Bug 6329 - Implement XML::LibXML Structured Errors
Summary: Implement XML::LibXML Structured Errors
Status: RESOLVED FIXED
Alias: None
Product: Validator
Classification: Unclassified
Component: check (show other bugs)
Version: HEAD
Hardware: All All
: P2 normal
Target Milestone: ---
Assignee: Olivier Thereaux
QA Contact: qa-dev tracking
URL: http://deeden.co.uk/misc/quantum.html
Whiteboard:
Keywords:
: 4420 (view as bug list)
Depends on:
Blocks:
 
Reported: 2008-12-22 14:14 UTC by Steve Rushe
Modified: 2009-03-13 14:59 UTC (History)
1 user (show)

See Also:


Attachments

Description Steve Rushe 2008-12-22 14:14:40 UTC
I've noticed that some pages are reporting valid at one point in time and invalid later despite nothing in the page having changed.

This occurs with 3 or 4 pages I'm testing, all of which are presumably invalid with a common error (no space before a class=). I've reduced this down to a test case which reproduces the bug I'm seeing (http://deeden.co.uk/misc/quantum.html). There is no space before class="hello" on line 10 and this is what the validator reports on when it views the page as invalid.  

As I write this the page is being reported as invalid, however in a while (whether  minutes or hours) it will report it as valid. If I retry the page a few times it will continue to say it is valid until it eventually starts reporting it as invalid, again consistently.

I've checked that the headers being sent for the page are the same during both valid and invalid periods and they are, so it's not something to do with that.
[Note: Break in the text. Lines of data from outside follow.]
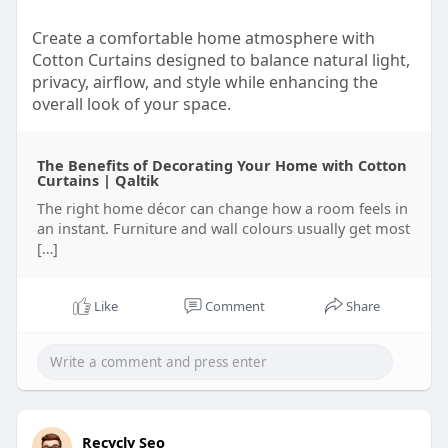
Create a comfortable home atmosphere with
Cotton Curtains designed to balance natural light,
privacy, airflow, and style while enhancing the
overall look of your space.
Must Visit:
https://qaltik.com/other/the-
The Benefits of Decorating Your Home with Cotton
b....enefits-of-decoratin
Curtains | Qaltik
The right home décor can change how a room feels in
an instant. Furniture and wall colours usually get most
[…]
Like
Comment
Share
Recycly Seo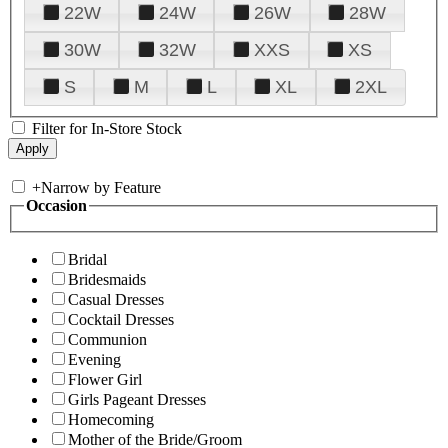
22W
24W
26W
28W
30W
32W
XXS
XS
S
M
L
XL
2XL
Filter for In-Store Stock
+
Narrow by Feature
Occasion
Bridal
Bridesmaids
Casual Dresses
Cocktail Dresses
Communion
Evening
Flower Girl
Girls Pageant Dresses
Homecoming
Mother of the Bride/Groom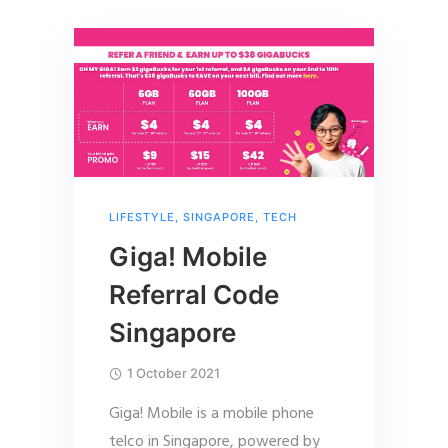
LIFESTYLE
,
SINGAPORE
,
TECH
Giga! Mobile
Referral Code
Singapore
1 October 2021
Giga! Mobile is a mobile phone
telco in Singapore, powered by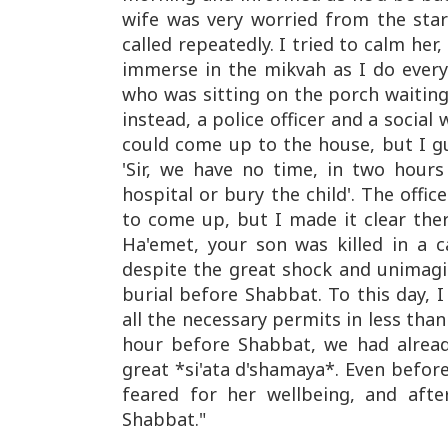
wife was very worried from the sta
called repeatedly. I tried to calm her
immerse in the mikvah as I do every
who was sitting on the porch waitin
instead, a police officer and a social
could come up to the house, but I gu
'Sir, we have no time, in two hours
hospital or bury the child'. The offi
to come up, but I made it clear ther
Ha'emet, your son was killed in a 
despite the great shock and unimag
burial before Shabbat. To this day,
all the necessary permits in less than
hour before Shabbat, we had already 
great *si'ata d'shamaya*. Even before
feared for her wellbeing, and aft
Shabbat."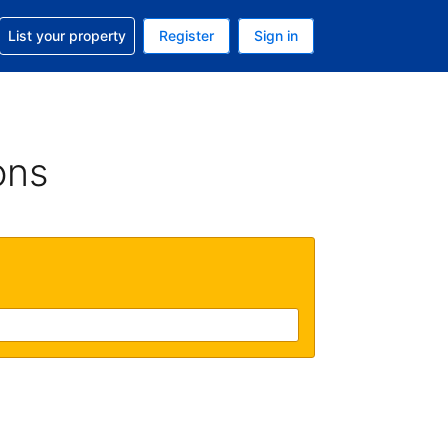
t help with your reservation
List your property
Register
Sign in
. Your current currency is GBP
language. Your current language is English (UK)
ons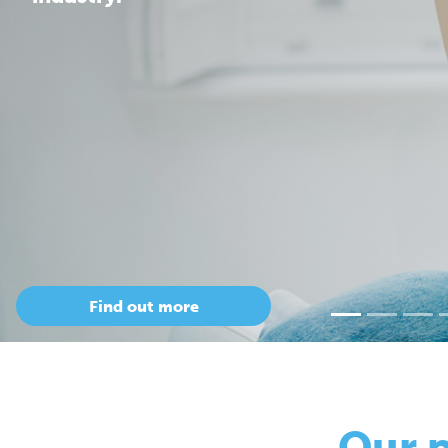
Our 
so
Only Cepac has t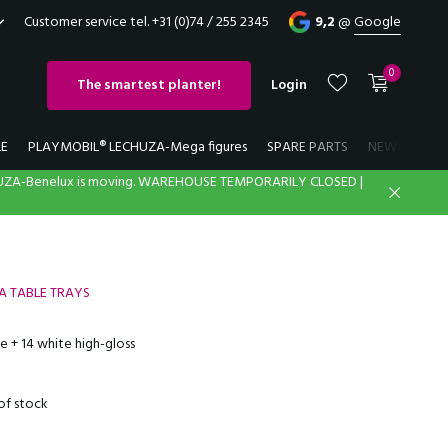
Customer service tel. +31 (0)74 / 255 2345
9,2
@
Google
0
The smartest planter!
Login
LE
PLAYMOBIL® LECHUZA-Mega figures
SPARE PARTS
NEW
LECH
UZA-Benelux is moving. WAREHOUSE TEMPORARILY CLOSED |
Create an account
Create an account
ZA TABLE TRAYS
e + 14 white high-gloss
of stock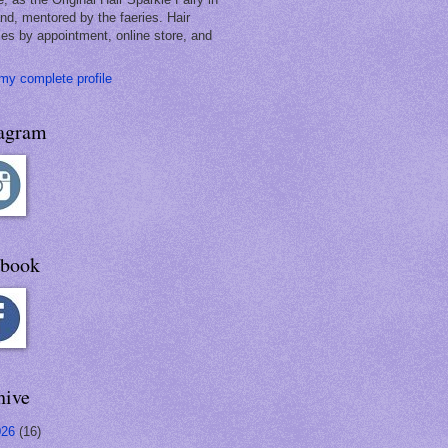
and, mentored by the faeries. Hair
les by appointment, online store, and
my complete profile
tagram
ebook
hive
026
(16)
The behaviour I see is happening both through the web interface and the WebService::Validator::HTML::W3C perl module.
Comment 1 Olivier Thereaux 2008-12-22 14:26:39 UTC
(In reply to comment #0)
> I've noticed that some pages are reporting valid at one point in time and
> invalid later despite nothing in the page having changed.

I find this surprising. One way to debug this would be to check show source in the validator and see if the validator is consistently served the same markup, or not.

If the validator consistently received the same markup and reports different results, then it's a bug with the validator.

If the validator receives different markup at different times, it is more likely to be an issue with your server, some proxy/cache at your ISP level, etc.

I have loaded the validation results and will keep reloading to see if the results change. So far, results have been consistent (invalid).
Comment 2 Steve Rushe 2008-12-22 14:54:01 UTC
(In reply to comment #1)
> I find this surprising. One way to debug this would be to check show source
> in the validator and see if the validator is consistently served the same
> markup, or not.

I knew there was one other thing I meant to check systematically. I did do this a  quick check yesterday. Both the valid and invalid versions showed the same code in the source view.
 
> I have loaded the validation results and will keep reloading to see if the
> results change. So far, results have been consistent (invalid).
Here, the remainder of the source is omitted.